Assigned task:
Check each line of the data for "test" and select those that have it.

▼▼▼

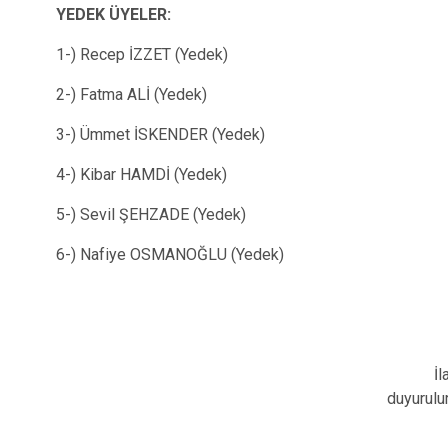
YEDEK ÜYELER:
1-) Recep İZZET (Yedek)
2-) Fatma ALİ (Yedek)
3-) Ümmet İSKENDER (Yedek)
4-) Kibar HAMDİ (Yedek)
5-) Sevil ŞEHZADE (Yedek)
6-) Nafiye OSMANOĞLU (Yedek)
İl
duyurulur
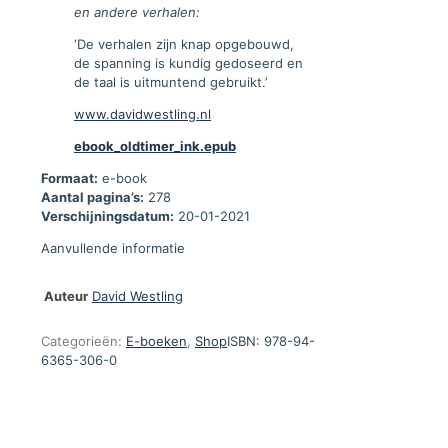
en andere verhalen:
‘De verhalen zijn knap opgebouwd,
de spanning is kundig gedoseerd en
de taal is uitmuntend gebruikt.’
www.davidwestling.nl
ebook_oldtimer_ink.epub
Formaat:
e-book
Aantal pagina’s:
278
Verschijningsdatum:
20-01-2021
Aanvullende informatie
Auteur
David Westling
Categorieën:
E-boeken
,
Shop
ISBN:
978-94-
6365-306-0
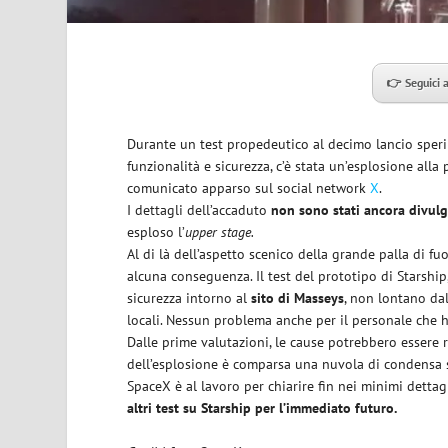
👉 Seguici 
Durante un test propedeutico al decimo lancio sper
funzionalità e sicurezza, c’è stata un’esplosione alla
comunicato apparso sul social network
X
.
I dettagli dell’accaduto
non sono stati ancora divulg
esploso l’
upper stage.
Al di là dell’aspetto scenico della grande palla di f
alcuna conseguenza. Il test del prototipo di Starship,
sicurezza intorno al
sito di Masseys
, non lontano da
locali. Nessun problema anche per il personale che ha
Dalle prime valutazioni, le cause potrebbero essere r
dell’esplosione è comparsa una nuvola di condensa s
SpaceX è al lavoro per chiarire fin nei minimi detta
altri test su Starship per l’immediato futuro.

▲▲▲

Reply to the task:
Durante un test propedeutico al decimo lancio sper
alcuna conseguenza. Il test del prototipo di Starship,
altri test su Starship per l’immediato futuro.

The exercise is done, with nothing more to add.